In support of his argument Licht notes the following: (1) none
of the officers actually witnessed Licht give LaMere marijuana, or
LaMere give Licht money: (2) LaMere testified that he found the
marijuana on the floor of the men's room in the Corner Bar, and did
not pay anyone for it; (3) Licht did not admit selling marijuana to
LaMere; and (4) LaMere had plenty of opportunity to get the
marijuana from any number of sources prior to and after the
officers saw Licht and LaMere talking outside the Corner Bar.
11
Licht also notes that none of the officers were watching LaMere
after the exchange, as they all left to find Licht. In addition,
Officer Brewer testified that he saw LaMere leave the Corner Bar in
a brown Wagoneer which was driven by another individual.
When the issue on appeal is whether there was sufficient
evidence to support a jury verdict, the standard of review is
whether, after viewing the evidence in the light most favorable to
the prosecution, any rational trier of fact could have found the
essential elements of the crime beyond a reasonable doubt. State
v. Lyons (1992), 254 Mont. 360, 363, 838 P.2d 397, 399.
Section 45-9-101(l), MCA (1991), in pertinent part, defines
the offense of criminal sale of dangerous drugs as follows:
A person commits the offense of criminal sale of
dangerous drugs if he sells, barters, exchanges, gives
away, or offers to sell, barter, exchange, or give away
. . . any dangerous drug, as defined in 50-32-101.

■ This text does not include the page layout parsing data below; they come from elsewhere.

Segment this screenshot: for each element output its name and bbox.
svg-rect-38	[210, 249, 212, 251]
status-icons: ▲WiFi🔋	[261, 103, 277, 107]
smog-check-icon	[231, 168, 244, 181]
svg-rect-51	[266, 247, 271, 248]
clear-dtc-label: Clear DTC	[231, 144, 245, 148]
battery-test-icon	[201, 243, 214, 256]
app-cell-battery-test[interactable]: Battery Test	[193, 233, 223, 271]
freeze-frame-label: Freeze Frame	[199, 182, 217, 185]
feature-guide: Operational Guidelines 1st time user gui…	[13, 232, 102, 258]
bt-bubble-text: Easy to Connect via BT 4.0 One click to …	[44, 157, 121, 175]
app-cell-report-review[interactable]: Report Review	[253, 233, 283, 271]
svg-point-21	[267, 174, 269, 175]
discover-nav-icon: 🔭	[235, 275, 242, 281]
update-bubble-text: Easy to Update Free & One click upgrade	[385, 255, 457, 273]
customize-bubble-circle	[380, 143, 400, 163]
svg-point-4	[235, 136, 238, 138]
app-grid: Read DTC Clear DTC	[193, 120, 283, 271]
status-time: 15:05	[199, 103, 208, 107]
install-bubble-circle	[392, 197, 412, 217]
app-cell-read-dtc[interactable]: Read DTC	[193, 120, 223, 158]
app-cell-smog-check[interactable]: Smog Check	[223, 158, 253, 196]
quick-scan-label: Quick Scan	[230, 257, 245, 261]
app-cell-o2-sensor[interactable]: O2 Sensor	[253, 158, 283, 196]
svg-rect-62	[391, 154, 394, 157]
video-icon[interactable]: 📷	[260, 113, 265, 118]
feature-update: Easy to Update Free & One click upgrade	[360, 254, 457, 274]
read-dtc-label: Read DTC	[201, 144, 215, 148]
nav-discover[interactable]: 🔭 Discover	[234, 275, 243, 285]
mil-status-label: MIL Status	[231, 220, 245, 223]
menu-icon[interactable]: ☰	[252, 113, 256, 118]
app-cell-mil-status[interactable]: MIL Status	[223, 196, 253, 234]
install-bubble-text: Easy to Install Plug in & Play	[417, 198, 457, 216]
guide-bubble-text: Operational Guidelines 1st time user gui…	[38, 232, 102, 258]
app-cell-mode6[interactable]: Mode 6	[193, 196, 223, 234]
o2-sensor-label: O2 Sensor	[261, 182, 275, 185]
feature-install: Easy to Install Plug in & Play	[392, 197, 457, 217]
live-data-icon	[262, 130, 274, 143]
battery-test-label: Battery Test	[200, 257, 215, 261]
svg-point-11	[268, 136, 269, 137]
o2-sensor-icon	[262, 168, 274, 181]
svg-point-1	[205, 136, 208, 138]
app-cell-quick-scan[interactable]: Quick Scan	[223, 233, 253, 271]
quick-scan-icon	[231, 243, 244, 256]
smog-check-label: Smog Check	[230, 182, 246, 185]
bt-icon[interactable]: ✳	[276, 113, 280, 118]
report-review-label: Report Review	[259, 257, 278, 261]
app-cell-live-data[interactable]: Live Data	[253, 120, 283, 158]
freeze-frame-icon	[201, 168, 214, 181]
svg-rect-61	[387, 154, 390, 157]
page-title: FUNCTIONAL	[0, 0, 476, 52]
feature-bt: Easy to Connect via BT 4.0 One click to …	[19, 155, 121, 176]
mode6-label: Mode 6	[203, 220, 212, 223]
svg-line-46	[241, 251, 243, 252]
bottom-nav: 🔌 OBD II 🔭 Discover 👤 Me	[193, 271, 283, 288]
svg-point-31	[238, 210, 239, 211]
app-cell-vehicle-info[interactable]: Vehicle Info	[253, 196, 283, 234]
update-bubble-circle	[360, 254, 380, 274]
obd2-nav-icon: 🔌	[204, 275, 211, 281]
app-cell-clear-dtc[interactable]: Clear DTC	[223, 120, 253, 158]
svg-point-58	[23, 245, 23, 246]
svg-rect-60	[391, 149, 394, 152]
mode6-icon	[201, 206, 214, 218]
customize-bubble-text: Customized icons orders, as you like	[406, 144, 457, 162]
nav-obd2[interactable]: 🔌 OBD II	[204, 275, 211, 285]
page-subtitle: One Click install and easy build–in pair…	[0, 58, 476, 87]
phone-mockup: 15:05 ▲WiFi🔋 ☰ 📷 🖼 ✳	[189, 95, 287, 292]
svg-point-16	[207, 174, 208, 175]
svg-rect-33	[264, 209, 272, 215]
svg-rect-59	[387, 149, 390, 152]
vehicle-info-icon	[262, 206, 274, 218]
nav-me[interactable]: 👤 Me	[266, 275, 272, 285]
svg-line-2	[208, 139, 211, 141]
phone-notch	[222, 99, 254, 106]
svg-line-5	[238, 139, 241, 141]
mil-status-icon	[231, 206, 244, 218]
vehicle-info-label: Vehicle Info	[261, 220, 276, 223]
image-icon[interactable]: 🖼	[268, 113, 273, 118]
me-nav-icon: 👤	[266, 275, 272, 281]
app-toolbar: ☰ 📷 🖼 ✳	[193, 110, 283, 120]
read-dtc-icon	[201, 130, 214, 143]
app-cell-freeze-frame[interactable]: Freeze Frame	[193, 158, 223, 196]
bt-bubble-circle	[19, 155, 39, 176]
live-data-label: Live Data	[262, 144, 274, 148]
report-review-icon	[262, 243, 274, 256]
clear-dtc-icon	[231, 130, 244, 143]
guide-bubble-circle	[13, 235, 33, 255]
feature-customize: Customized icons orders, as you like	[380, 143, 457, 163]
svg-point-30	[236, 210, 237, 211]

Accordingly, the prosecution had to prove that LaMere received
the marijuana the officers found in his possession from Licht. At
trial the following evidence was presented to prove that Licht
committed the criminal sales charge set forth in Count II. Several
officers observed Licht enter the Corner Bar and then exit the
tavern with LaMere approximately one minute later. Deputy Marden
and Smith witnessed an exchange take place between LaMere and
Licht. Although neither Marden nor Smith observed what the two men
exchanged, Deputy Marden testified at trial that he saw LaMere put
the object he received from Licht into his right front pants'
pocket, the same pocket where the officers found the marijuana.
Marden also testified that the two men were acting suspiciously and
12
were looking around as if scanning the area.
It is well established that the resolution of factual matters
is for the jury, and if the verdict is supported by substantial
evidence this Court must affirm the decision. State v. Price
(1988), 234 Mont. 144, 148, 762 P.2d 232, 235. (Citations omitted).
The fact that the evidence presented was circumstantial does not
preclude a finding that Licht sold drugs to LaMere. State v. Lynn
(1990), 243 Mont. 430, 435, 795 P.2d 429, 433. We conclude that
the evidence presented, along with the fact that Licht was arrested
for selling marijuana to Doney on the same day as the transaction
with LaMere took place, provides substantial evidence upon which a
rational jury could have found Licht was guilty of all the
essential elements of the offense of criminal sale of dangerous
drugs.
REVERSED IN PART AND REMANDED FOR FURTHER PROCEEDINGS
CONSISTENT WITH THIS OPINION; AFFIRMED IN PART.